Premiere Pro, part of the Adobe Creative Cloud software suite

Added to this, module and programme leaders are keenly exploring authentic, alternative assessment methods, including posters, videos, vlogs, blogs, infographics, and other formats beyond the traditional essay. These methods necessitate the use of digital tools like ACC to produce dynamic and captivating multimedia content that demonstrates applied knowledge and understanding. The overall objective was therefore to enhance students' creative capacities, digital skills, and problem-solving abilities using industry-standard multimedia production software.

How was the activity implemented?

Upon initiating our project, we quickly realised there were no dedicated University departments equipped to offer regular workshops on ACC to students. Our initial strategy was to recruit final-year Marketing students as ambassadors, though this faltered due to exam pressures, resulting in reduced interest.

Changing plan, we sought external expertise and partnered with FB Creative, a marketing agency, to design and deliver our workshops. To ensure quality and effective engagement, we capped each workshop at 30 participants. These participants were required to attend all four sessions, bring their laptops or borrow a device for enhanced interactivity, and engage with preparatory materials shared prior to sessions in a flipped-classroom model.

The project started in the early weeks of Semester 2, with students attending fortnightly 2-hour workshops. The existing provision of ACC licenses to Marketing students enabled us to align our workshops to the assessment needs of both undergraduate and postgraduate Marketing courses. Many of these courses, such as MKIB255, MKIB256, and MKIB340, had existing assessment approaches requiring poster or video outputs.
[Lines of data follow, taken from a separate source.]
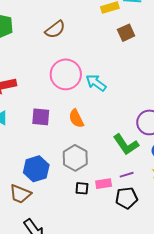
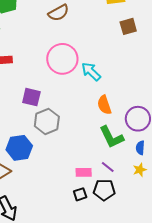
orange semicircle: (76, 118) -> (104, 105), moved
gray hexagon: (75, 158) -> (47, 121), moved
purple line: (127, 175) -> (108, 167), turned 48
black square: (82, 188) -> (80, 194), moved, turned -32

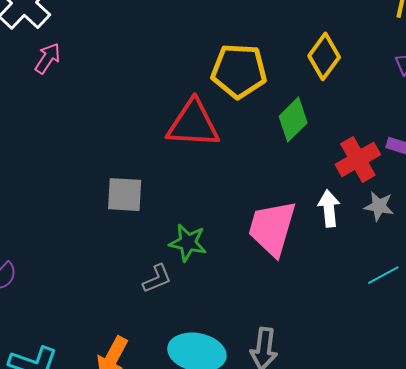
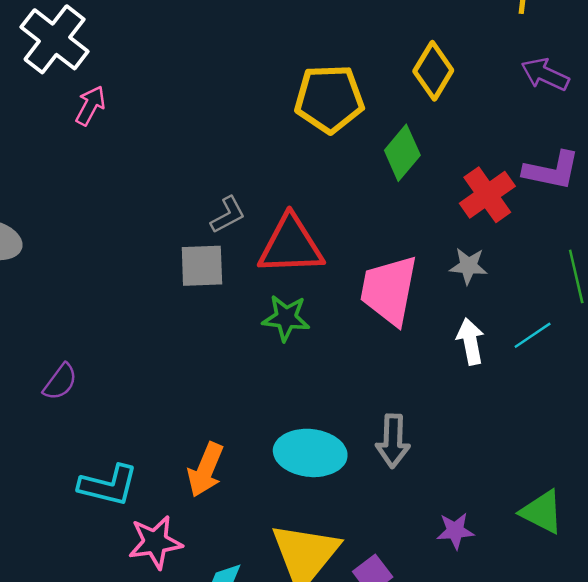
red triangle: (193, 124) -> (291, 245), moved
gray star: (379, 206) -> (468, 266), moved
white arrow: (329, 208) -> (470, 341), moved
gray L-shape: (157, 279) -> (228, 215), moved

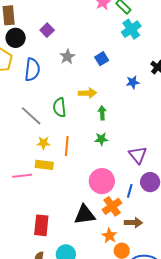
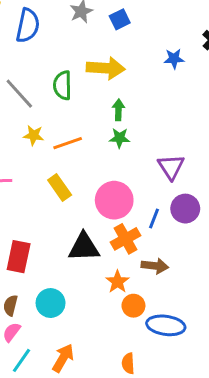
blue square: (102, 59) -> (120, 19), moved
yellow arrow: (87, 93) -> (106, 68), size x1.4
green arrow: (102, 113) -> (118, 110), moved
orange line: (67, 146) -> (68, 143), turned 60
yellow rectangle: (44, 165) -> (60, 188), moved, turned 42

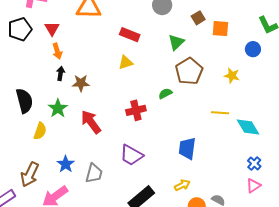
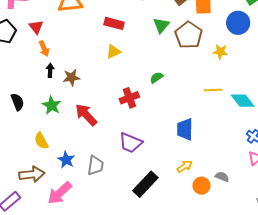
blue circle: (253, 49) -> (238, 23), size x1.5
brown pentagon: (189, 71) -> (189, 35), moved
black semicircle: (24, 101) -> (17, 102), size x0.7
yellow semicircle: (40, 131) -> (41, 141), moved, turned 138
brown arrow: (30, 174) -> (32, 174), turned -115

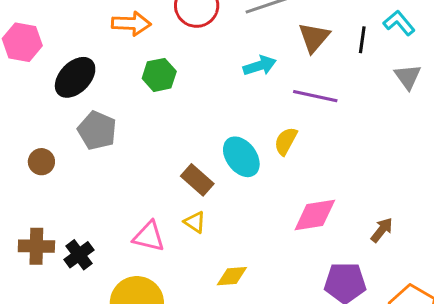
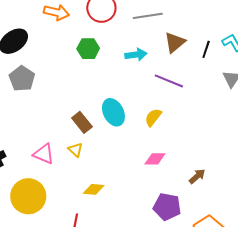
green hexagon: (159, 75) -> (88, 49), moved
yellow semicircle: (286, 141) -> (153, 117), moved
pink diamond: (315, 215) -> (155, 159), size x0.7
While time constraints prevented a formal pilot test, this initiative can be viewed as a foundational trial. The insights gathered will be instrumental for developing future projects. Our school, University of Liverpool Management School (ULMS), is now exploring the integration of ACC across its entire undergraduate curriculum. This is significant, as several modules, like MKIB255 and MKIB256, are taken by students from other disciplines, amplifying the need for an inclusive approach.

Given the project's limited duration, we prioritised teaching certain ACC tools that aligned with the students' assessment needs. Adobe Photoshop and Premiere Pro were at the forefront due to their relevance to poster/infographic and video assessments, respectively.

FB Creative played an active role in maintaining student engagement. Students had opportunities to present their work, receive formative feedback, and refine their outputs. Impressively, approximately 90% of participants submitted work for review, with FB Creative providing valuable feedback in subsequent sessions.

Has this activity improved programme provision and student experience, and if so how?

The integration of ACC into the curriculum undeniably enriched the academic framework and amplified the student experience. Introducing ACC tools facilitated a more robust and diverse pedagogical approach, particularly in the realms of Management and Marketing.

By focussing on authentic assessment methods, students were equipped with a broader array of multimedia outputs, from videos and posters to infographics. This move not only diversified their skills set but also mirrored the demands of contemporary professional sectors. Collaborating with FB Creative elevated this endeavour. Their structured workshops ensured that students received hands-on, industry-relevant exposure to ACC. Crucially, aligning these sessions with impending course assessments allowed students to apply their skills immediately, enhancing the relevance of their learning.

A notable highlight was the feedback process from FB Creative. With nearly 90% of participants actively seeking feedback, this iterative process significantly bolstered their learning experience.

Did you experience any challenges in implementation and if so how did you overcome these?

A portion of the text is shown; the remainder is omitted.